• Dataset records
----

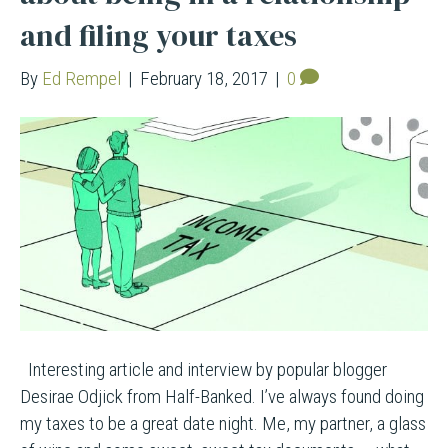
and filing your taxes
By
Ed Rempel
|
February 18, 2017
|
0
Interesting article and interview by popular blogger
Desirae Odjick from Half-Banked. I’ve always found doing
my taxes to be a great date night. Me, my partner, a glass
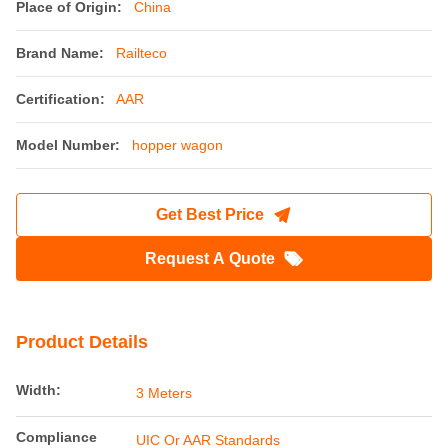
Place of Origin:
China
Brand Name:
Railteco
Certification:
AAR
Model Number:
hopper wagon
Get Best Price
Request A Quote
Product Details
Width:
3 Meters
Compliance
UIC Or AAR Standards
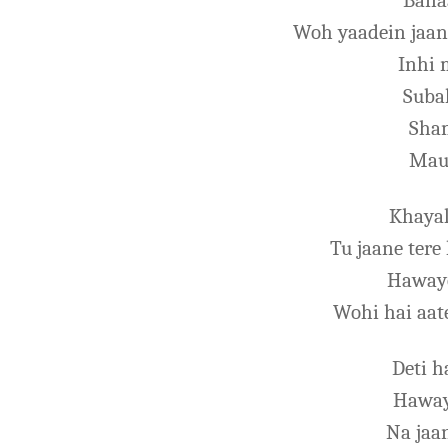
Banaa
Woh yaadein jaan
Inhi 
Suba
Sham
Mau
Khayal
Tu jaane tere
Haway
Wohi hai aate
Deti h
Haway
Na jaa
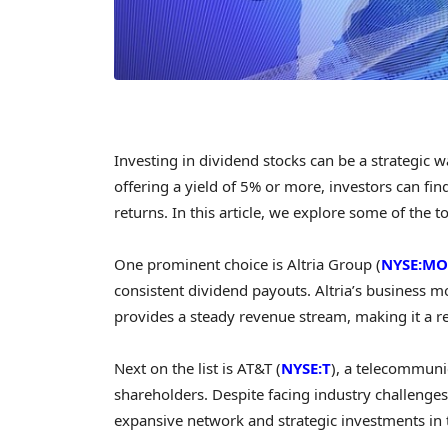
Investing in dividend stocks can be a strategic
offering a yield of 5% or more, investors can fin
returns. In this article, we explore some of the t
One prominent choice is Altria Group (
NYSE:MO
consistent dividend payouts. Altria’s business 
provides a steady revenue stream, making it a re
Next on the list is AT&T (
NYSE:T
), a telecommuni
shareholders. Despite facing industry challenges,
expansive network and strategic investments in 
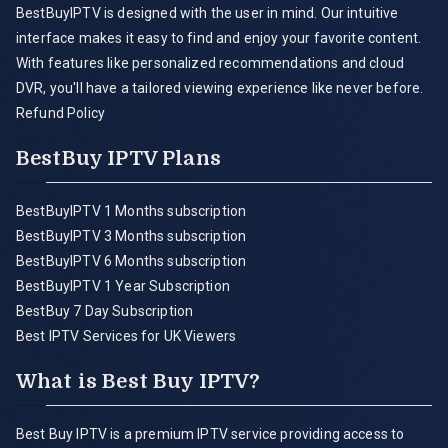
BestBuyIPTV is designed with the user in mind. Our intuitive
interface makes it easy to find and enjoy your favorite content.
With features like personalized recommendations and cloud
DVR, you'll have a tailored viewing experience like never before.
Refund Policy
BestBuy IPTV Plans
BestBuyIPTV 1 Months subscription
BestBuyIPTV 3 Months subscription
BestBuyIPTV 6 Months subscription
BestBuyIPTV 1 Year Subscription
BestBuy 7 Day Subscription
Best IPTV Services for UK Viewers
What is Best Buy IPTV?
Best Buy IPTV is a premium IPTV service providing access to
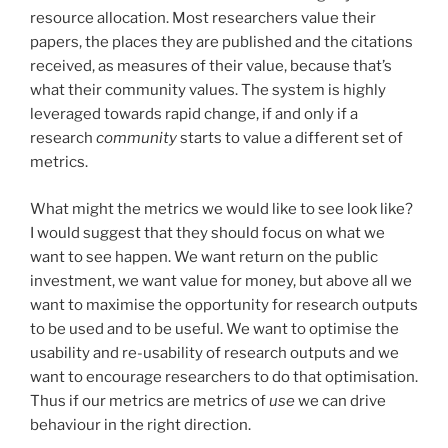
resource allocation. Most researchers value their
papers, the places they are published and the citations
received, as measures of their value, because that’s
what their community values. The system is highly
leveraged towards rapid change, if and only if a
research
community
starts to value a different set of
metrics.
What might the metrics we would like to see look like?
I would suggest that they should focus on what we
want to see happen. We want return on the public
investment, we want value for money, but above all we
want to maximise the opportunity for research outputs
to be used and to be useful. We want to optimise the
usability and re-usability of research outputs and we
want to encourage researchers to do that optimisation.
Thus if our metrics are metrics of
use
we can drive
behaviour in the right direction.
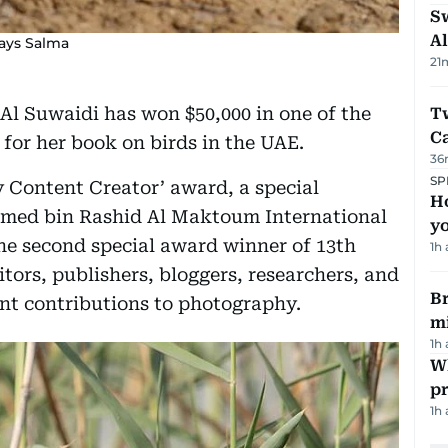
Sw
Al
says Salma
21
Al Suwaidi has won $50,000 in one of the
T
Ca
for her book on birds in the UAE.
36
SP
 Content Creator’ award, a special
H
med bin Rashid Al Maktoum International
yo
he second special award winner of 13th
1h
tors, publishers, bloggers, researchers, and
Br
nt contributions to photography.
m
1h
Wh
pr
1h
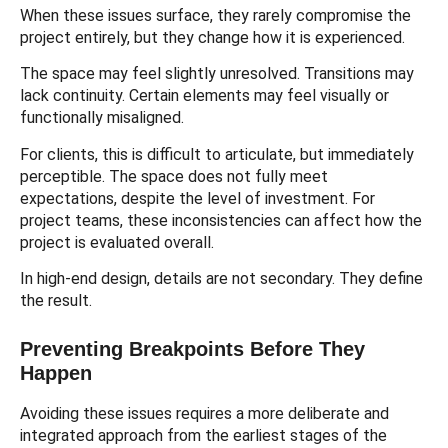
When these issues surface, they rarely compromise the
project entirely, but they change how it is experienced.
The space may feel slightly unresolved. Transitions may
lack continuity. Certain elements may feel visually or
functionally misaligned.
For clients, this is difficult to articulate, but immediately
perceptible. The space does not fully meet
expectations, despite the level of investment. For
project teams, these inconsistencies can affect how the
project is evaluated overall.
In high-end design, details are not secondary. They define
the result.
Preventing Breakpoints Before They
Happen
Avoiding these issues requires a more deliberate and
integrated approach from the earliest stages of the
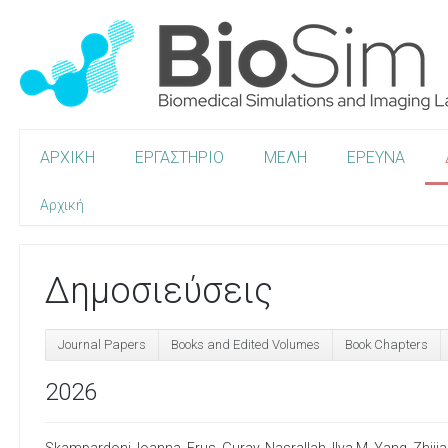
ΑΡΧΙΚΗ
ΕΡΓΑΣΤΗΡΙΟ
ΜΕΛΗ
ΕΡΕΥΝΑ
Αρχική
Δημοσιεύσεις
Journal Papers
Books and Edited Volumes
Book Chapters
2026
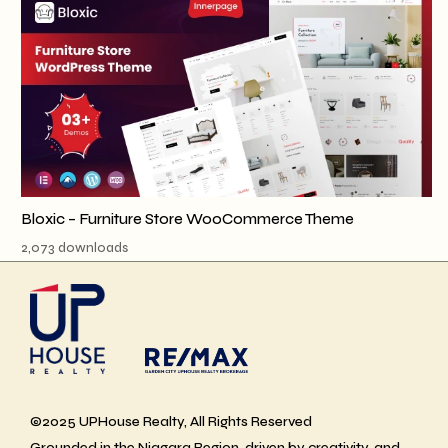
Bloxic – Furniture Store WooCommerce Theme
2,073 downloads
©2025 UPHouse Realty, All Rights Reserved
Grounded in the Niagara Region, driven by creativity, and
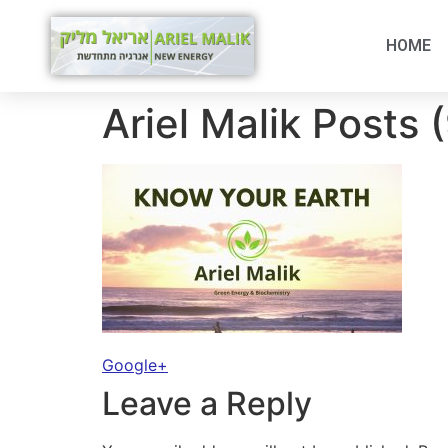
HOME
Ariel Malik Posts 
Google+
Leave a Reply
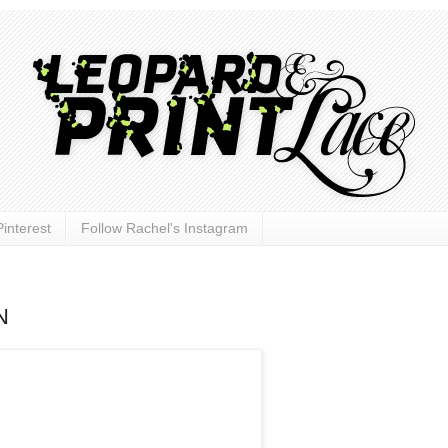
interest
Follow Rachel's Instagram
N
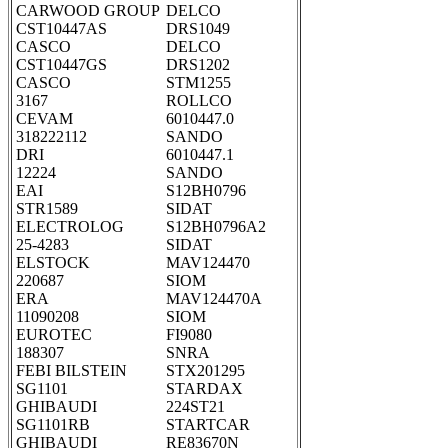
CARWOOD GROUP
DELCO
CST10447AS
DRS1049
CASCO
DELCO
CST10447GS
DRS1202
CASCO
STM1255
3167
ROLLCO
CEVAM
6010447.0
318222112
SANDO
DRI
6010447.1
12224
SANDO
EAI
S12BH0796
STR1589
SIDAT
ELECTROLOG
S12BH0796A2
25-4283
SIDAT
ELSTOCK
MAV124470
220687
SIOM
ERA
MAV124470A
11090208
SIOM
EUROTEC
FI9080
188307
SNRA
FEBI BILSTEIN
STX201295
SG1101
STARDAX
GHIBAUDI
224ST21
SG1101RB
STARTCAR
GHIBAUDI
RE83670N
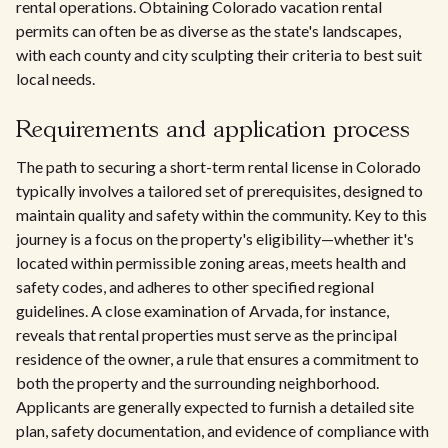
rental operations. Obtaining Colorado vacation rental
permits can often be as diverse as the state's landscapes,
with each county and city sculpting their criteria to best suit
local needs.
Requirements and application process
The path to securing a short-term rental license in Colorado
typically involves a tailored set of prerequisites, designed to
maintain quality and safety within the community. Key to this
journey is a focus on the property's eligibility—whether it's
located within permissible zoning areas, meets health and
safety codes, and adheres to other specified regional
guidelines. A close examination of Arvada, for instance,
reveals that rental properties must serve as the principal
residence of the owner, a rule that ensures a commitment to
both the property and the surrounding neighborhood.
Applicants are generally expected to furnish a detailed site
plan, safety documentation, and evidence of compliance with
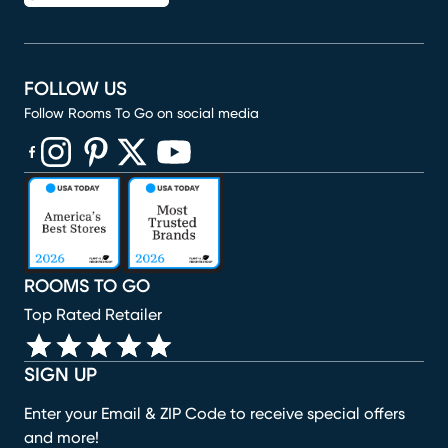
FOLLOW US
Follow Rooms To Go on social media
(opens in new window)
(opens in new window)
(opens in new window)
(opens in new window)
(opens in new window)
ROOMS TO GO
Top Rated Retailer
SIGN UP
Enter your Email & ZIP Code to receive special offers
and more!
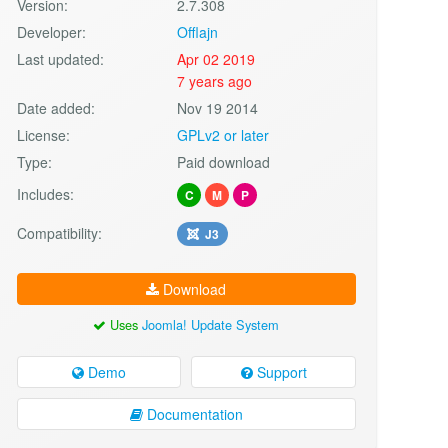
Version:
2.7.308
Developer:
Offlajn
Last updated:
Apr 02 2019
7 years ago
Date added:
Nov 19 2014
License:
GPLv2 or later
Type:
Paid download
Includes:
C
M
P
Compatibility:
J3
Download
Uses
Joomla! Update System
Demo
Support
Documentation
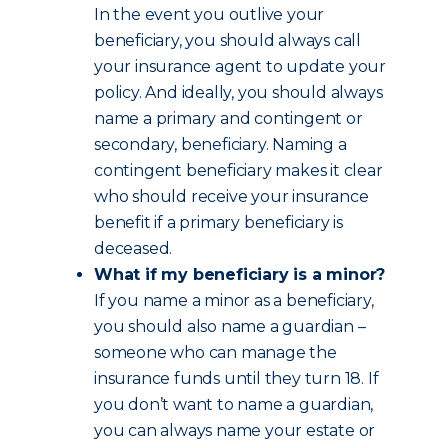
In the event you outlive your
beneficiary, you should always call
your insurance agent to update your
policy. And ideally, you should always
name a primary and contingent or
secondary, beneficiary. Naming a
contingent beneficiary makes it clear
who should receive your insurance
benefit if a primary beneficiary is
deceased.
What if my beneficiary is a minor?
If you name a minor as a beneficiary,
you should also name a guardian –
someone who can manage the
insurance funds until they turn 18. If
you don’t want to name a guardian,
you can always name your estate or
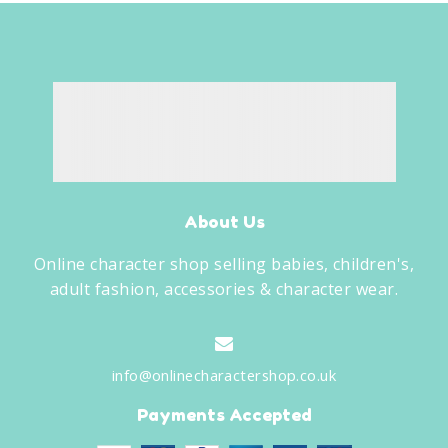
About Us
Online character shop selling babies, children's,
adult fashion, accessories & character wear.
info@onlinecharactershop.co.uk
Payments Accepted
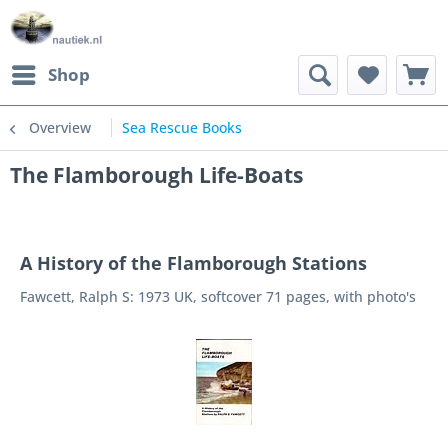
Shop
Overview
Sea Rescue Books
The Flamborough Life-Boats
A History of the Flamborough Stations
Fawcett, Ralph S: 1973 UK, softcover 71 pages, with photo's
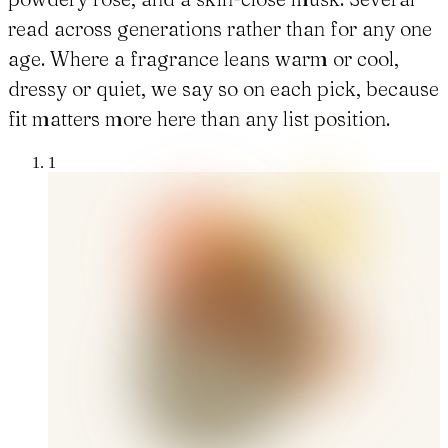
read across generations rather than for any one
age. Where a fragrance leans warm or cool,
dressy or quiet, we say so on each pick, because
fit matters more here than any list position.
1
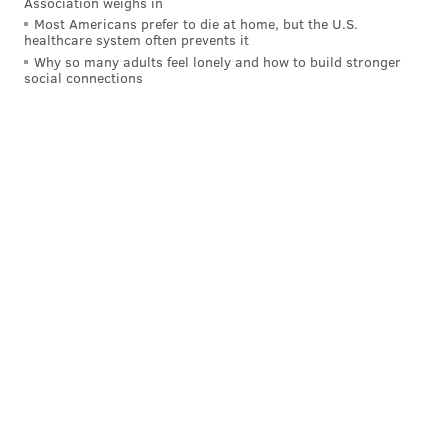
Association weighs in
Most Americans prefer to die at home, but the U.S.
"These are two guys who, again, are leaders and
healthcare system often prevents it
captain-type players," added Curtin. "They're two
Why so many adults feel lonely and how to build stronger
social connections
guys we miss greatly. It's two important pieces that
may or may not be with us in week one, but we have
to prepare accordingly."
KEVIN KINKEAD
PhillyVoice Contributor
READ MORE
SOCCER
UNION
PHILADELPHIA
MAURICE EDU
TRANQUILLO BARNETTA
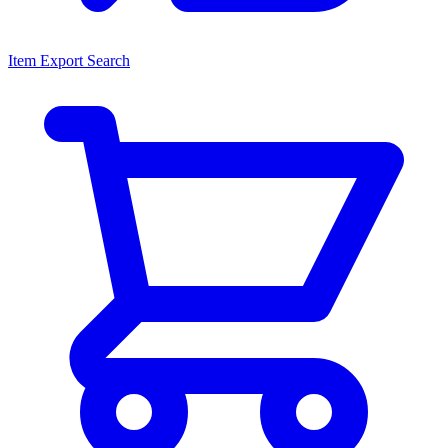
Item Export Search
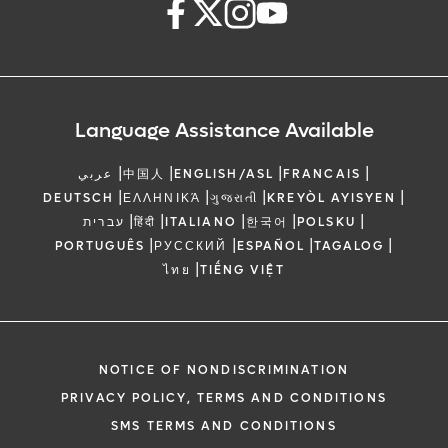
Language Assistance Available
|
|
|
|
عربي
中国人
ENGLISH/ASL
FRANCAIS
|
|
|
|
DEUTSCH
ΕΛΛΗΝΙΚΆ
ગુજરાતી
KREYÒL AYISYEN
|
|
|
|
|
עברית
हिंदी
ITALIANO
한국어
POLSKU
|
|
|
|
PORTUGUÊS
РУССКИЙ
ESPAÑOL
TAGALOG
|
ไทย
TIẾNG VIỆT
NOTICE OF NONDISCRIMINATION
PRIVACY POLICY, TERMS AND CONDITIONS
SMS TERMS AND CONDITIONS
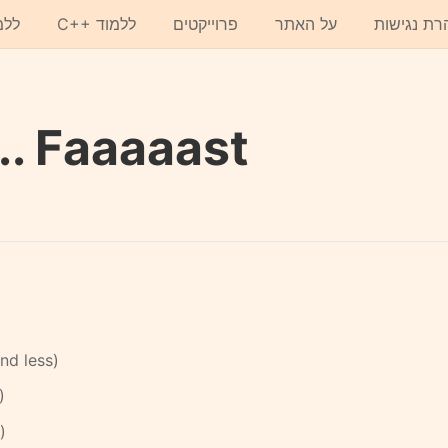
תון
C++ ללמוד
פרוייקטים
על האתר
הצהרת נגי
.. Faaaaast
d less)
)
)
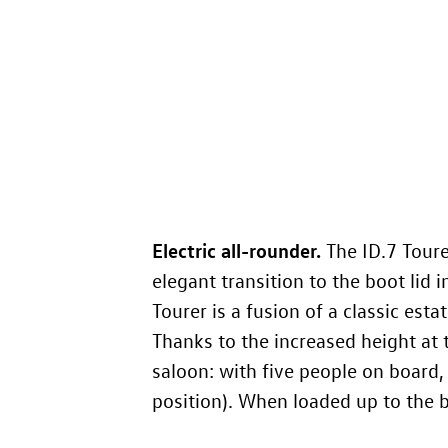
Electric all-rounder.
The
ID.7
Tourer
elegant transition to the boot lid i
Tourer is a fusion of a classic est
Thanks to the increased height at 
saloon: with five people on board,
position). When loaded up to the ba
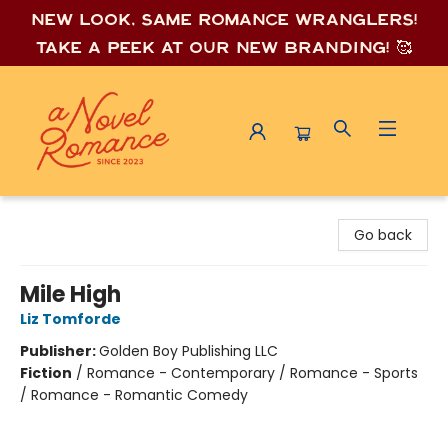
New look, same romance wrang
lers!
Take a peek at our new branding! 🥰
A Novel Romance
Go back
Mile High
Liz Tomforde
Publisher:
Golden Boy Publishing LLC
Fiction
/
Romance - Contemporary / Romance - Sports
/ Romance - Romantic Comedy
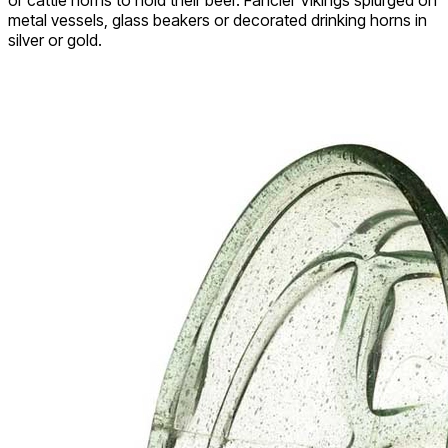
metal vessels, glass beakers or decorated drinking horns in
silver or gold.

----

Look back at the data above, then output exactly the lines from the line holding "Fawcett, Ralph S: 1973" up to and including the line holding "PRIVACY POLICY, TERMS AND CONDITIONS". Leave out the pictures.

• TASK SOLUTION
Fawcett, Ralph S: 1973 UK, softcover 71 pages, with photo's
read across generations rather than for any one
age. Where a fragrance leans warm or cool,
dressy or quiet, we say so on each pick, because
fit matters more here than any list position.
1
Association weighs in
Most Americans prefer to die at home, but the U.S.
"These are two guys who, again, are leaders and
healthcare system often prevents it
captain-type players," added Curtin. "They're two
Why so many adults feel lonely and how to build stronger
social connections
guys we miss greatly. It's two important pieces that
may or may not be with us in week one, but we have
to prepare accordingly."
KEVIN KINKEAD
PhillyVoice Contributor
READ MORE
SOCCER
UNION
PHILADELPHIA
MAURICE EDU
TRANQUILLO BARNETTA
Item Export Search
Language Assistance Available
|
|
|
|
عربي
中国人
ENGLISH/ASL
FRANCAIS
|
|
|
|
DEUTSCH
ΕΛΛΗΝΙΚΆ
ગુજરાતી
KREYÒL AYISYEN
|
|
|
|
|
עברית
हिंदी
ITALIANO
한국어
POLSKU
|
|
|
|
PORTUGUÊS
РУССКИЙ
ESPAÑOL
TAGALOG
|
ไทย
TIẾNG VIỆT
NOTICE OF NONDISCRIMINATION
PRIVACY POLICY, TERMS AND CONDITIONS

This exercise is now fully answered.